Therapeutic Effect of Aza-PBHA Through Regulated A2E-related Dry Age-Related Macular Degeneration in ARPE-19 Cell and Mice Retina

Abstract

Background: The dry form AMD (dAMD) has been proven that many could observe a high amount of lipofuscin accumulated between the retinal pigment epithelium cells (RPE) and Bruch’s membrane in the retinal layer. Bis-retinoid N-retinyl-N-retinylidene ethanolamine (A2E), the best-characterized lipofuscin fluorophore, has also been reported to lead RPE to autophagy dysfunction. Here, we provided an effective histone deacetylase (HDAC) inhibitor drug, Aza-PBHA (Azp). Due to its potential, we hypothesized that Azp can suppress the blue light-induced accumulation of A2E in dAMD model by regulating the autophagy pathway and accordingly represents the candidate of potential development drug of dAMD.

Purpose: This study aims to evaluate the protective effects of Azp against blue light-induced retinal degeneration and its underlying mechanisms.
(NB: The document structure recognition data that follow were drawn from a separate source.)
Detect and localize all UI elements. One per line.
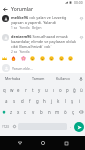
- button[interactable]: o: [57, 84, 64, 95]
- staticText: p: [66, 87, 69, 93]
- staticText: ı: [53, 87, 55, 93]
- staticText: denizem96 Sonuzlhazad emusk kazardalar, …: [11, 34, 78, 49]
- button[interactable]: React fire: [10, 55, 17, 62]
- staticText: y: [38, 87, 41, 93]
- button[interactable]: Merhaba: [0, 73, 26, 84]
- button[interactable]: i: [76, 95, 83, 106]
- staticText: melike96 cok yalan ve Lezzetig yapsan a …: [11, 15, 78, 25]
- staticText: n: [48, 109, 51, 115]
- button[interactable]: ü: [78, 84, 85, 95]
- button[interactable]: d: [18, 95, 26, 106]
- staticText: q: [3, 87, 6, 93]
- button[interactable]: React smile: [58, 55, 65, 62]
- button[interactable]: ı: [50, 84, 57, 95]
- button[interactable]: Backspace: [77, 106, 85, 117]
- staticText: u: [45, 87, 48, 93]
- button[interactable]: React smile: [67, 55, 74, 62]
- button[interactable]: melike96 cok yalan ve Lezzetig yapsan a …: [2, 13, 84, 30]
- button[interactable]: Tamam: [26, 73, 51, 84]
- staticText: o: [59, 87, 62, 93]
- button[interactable]: Shift: [0, 106, 8, 117]
- staticText: ö: [64, 109, 67, 115]
- button[interactable]: v: [29, 106, 37, 117]
- button[interactable]: Back: [14, 137, 26, 149]
- button[interactable]: Emoji keyboard: [11, 117, 18, 136]
- staticText: c: [24, 109, 27, 115]
- button[interactable]: React crown: [1, 55, 8, 62]
- staticText: Kullanıcı: [56, 76, 71, 81]
- staticText: r: [25, 87, 27, 93]
- staticText: g: [36, 98, 39, 104]
- staticText: b: [40, 109, 43, 115]
- button[interactable]: a: [2, 95, 10, 106]
- button[interactable]: z: [8, 106, 15, 117]
- button[interactable]: Back: [1, 5, 9, 13]
- staticText: ç: [72, 109, 75, 115]
- staticText: x: [17, 109, 20, 115]
- button[interactable]: e: [15, 84, 22, 95]
- staticText: m: [55, 109, 60, 115]
- staticText: ş: [71, 98, 74, 104]
- button[interactable]: n: [45, 106, 53, 117]
- button[interactable]: ş: [69, 95, 76, 106]
- button[interactable]: j: [48, 95, 55, 106]
- staticText: Yorum ekle...: [12, 66, 33, 71]
- staticText: 1 sa Yanıtla Beğen: [11, 26, 42, 30]
- staticText: Merhaba: [5, 76, 21, 81]
- staticText: e: [17, 87, 20, 93]
- button[interactable]: y: [36, 84, 43, 95]
- button[interactable]: React smile: [39, 55, 46, 62]
- button[interactable]: w: [8, 84, 15, 95]
- button[interactable]: s: [10, 95, 18, 106]
- button[interactable]: u: [43, 84, 50, 95]
- staticText: 00:00: [74, 0, 83, 5]
- button[interactable]: g: [34, 95, 41, 106]
- button[interactable]: ç: [69, 106, 77, 117]
- button[interactable]: React smile: [29, 55, 36, 62]
- button[interactable]: h: [41, 95, 48, 106]
- staticText: t: [32, 87, 34, 93]
- button[interactable]: q: [0, 84, 8, 95]
- staticText: .: [70, 124, 72, 129]
- button[interactable]: Yorum ekle...: [12, 64, 82, 72]
- staticText: Yorumlar: [11, 6, 34, 13]
- staticText: z: [10, 109, 13, 115]
- staticText: ğ: [73, 87, 76, 93]
- staticText: f: [29, 98, 31, 104]
- button[interactable]: l: [62, 95, 69, 106]
- button[interactable]: k: [55, 95, 62, 106]
- staticText: ?123: [2, 125, 9, 129]
- button[interactable]: Like: [78, 15, 84, 21]
- staticText: v: [32, 109, 35, 115]
- staticText: i: [79, 98, 81, 104]
- button[interactable]: Send: [74, 122, 84, 132]
- button[interactable]: f: [26, 95, 34, 106]
- staticText: l: [65, 98, 67, 104]
- button[interactable]: m: [53, 106, 61, 117]
- button[interactable]: Voice input: [76, 73, 85, 84]
- button[interactable]: denizem96 Sonuzlhazad emusk kazardalar, …: [2, 30, 84, 54]
- button[interactable]: ğ: [71, 84, 78, 95]
- button[interactable]: r: [22, 84, 29, 95]
- button[interactable]: b: [37, 106, 45, 117]
- staticText: j: [51, 98, 53, 104]
- button[interactable]: React flower: [20, 55, 27, 62]
- staticText: k: [57, 98, 60, 104]
- button[interactable]: Home: [37, 137, 49, 149]
- button[interactable]: p: [64, 84, 71, 95]
- button[interactable]: t: [29, 84, 36, 95]
- button[interactable]: Like: [78, 34, 84, 40]
- button[interactable]: ö: [61, 106, 69, 117]
- staticText: s: [13, 98, 16, 104]
- button[interactable]: x: [15, 106, 22, 117]
- staticText: 2 sa Yanıtla: [11, 50, 30, 54]
- staticText: w: [10, 87, 14, 93]
- button[interactable]: Recents: [60, 137, 72, 149]
- button[interactable]: Kullanıcı: [51, 73, 76, 84]
- staticText: a: [5, 98, 8, 104]
- button[interactable]: React smile: [48, 55, 55, 62]
- button[interactable]: ?123: [0, 117, 11, 136]
- button[interactable]: c: [22, 106, 29, 117]
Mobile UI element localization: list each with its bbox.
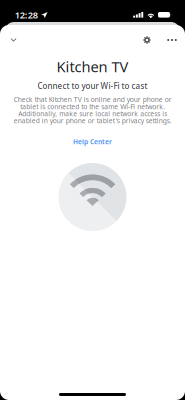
staticText: Connect to your Wi-Fi to cast: [38, 80, 148, 91]
staticText: Kitchen TV: [56, 57, 128, 76]
button[interactable]: Collapse: [0, 25, 27, 55]
staticText: Check that Kitchen TV is online and your…: [14, 95, 172, 125]
button[interactable]: Settings: [135, 25, 159, 55]
staticText: 12:28: [15, 9, 38, 21]
button[interactable]: More options: [159, 25, 185, 55]
button[interactable]: Help Center: [67, 135, 118, 148]
staticText: Help Center: [73, 137, 112, 146]
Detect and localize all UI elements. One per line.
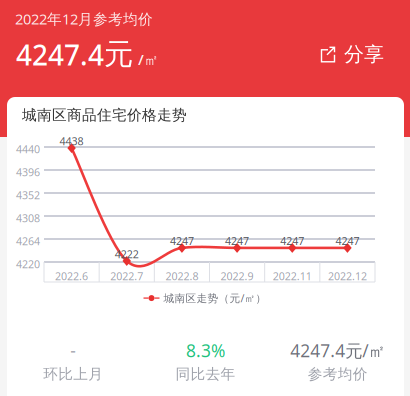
staticText: 4247 — [335, 234, 359, 248]
staticText: 8.3% — [186, 339, 225, 362]
staticText: 同比去年 — [176, 365, 236, 383]
staticText: 4308 — [16, 211, 40, 225]
staticText: 2022年12月参考均价 — [15, 9, 153, 28]
staticText: 2022.11 — [273, 269, 312, 283]
staticText: 4264 — [16, 234, 40, 248]
staticText: 2022.8 — [165, 269, 198, 283]
staticText: - — [70, 339, 76, 362]
staticText: 4440 — [16, 142, 40, 156]
staticText: 城南区走势（元/㎡） — [164, 291, 266, 305]
staticText: 城南区商品住宅价格走势 — [22, 106, 187, 124]
staticText: 分享 — [344, 42, 384, 67]
staticText: 2022.7 — [110, 269, 143, 283]
staticText: 参考均价 — [308, 365, 368, 383]
staticText: 4220 — [16, 257, 40, 271]
staticText: 2022.6 — [55, 269, 88, 283]
staticText: 4247 — [280, 234, 304, 248]
button[interactable]: 分享 — [312, 36, 392, 73]
staticText: 4352 — [16, 188, 40, 202]
staticText: /㎡ — [138, 50, 159, 69]
staticText: 4247 — [225, 234, 249, 248]
staticText: 2022.9 — [221, 269, 254, 283]
staticText: 环比上月 — [43, 365, 103, 383]
staticText: 4438 — [60, 134, 84, 148]
staticText: 4247 — [170, 234, 194, 248]
staticText: 元 — [104, 36, 133, 72]
staticText: 2022.12 — [328, 269, 367, 283]
staticText: 4247.4元/㎡ — [290, 339, 385, 362]
staticText: 4396 — [16, 165, 40, 179]
staticText: 4247.4 — [16, 36, 104, 73]
staticText: 4222 — [115, 247, 139, 261]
Material and Methods: A2E-laden retinal pigment epithelial-19 (ARPE-19) cell damage was used to evaluate the protective effects of Azp on retinal degeneration. MTT assay was used to ensure the impact of Azp in A2E-laden ARPE-19 cells, while the western blot was performed to observe the expressions of autophagy-related marker and investigate the mechanisms of action of Azp. Immunostaining was used to locate the accumulation in the retinal then further evaluate the in vitro and in vivo efficacy.

Results: Azp alleviated the blue light-induced A2E-laden ARPE-19 cell damage, further suppressed the induction of autophagy pathway.

Conclusion: Azp protects against blue light-induced retinal degeneration by modulating A2E-related autophagy pathway.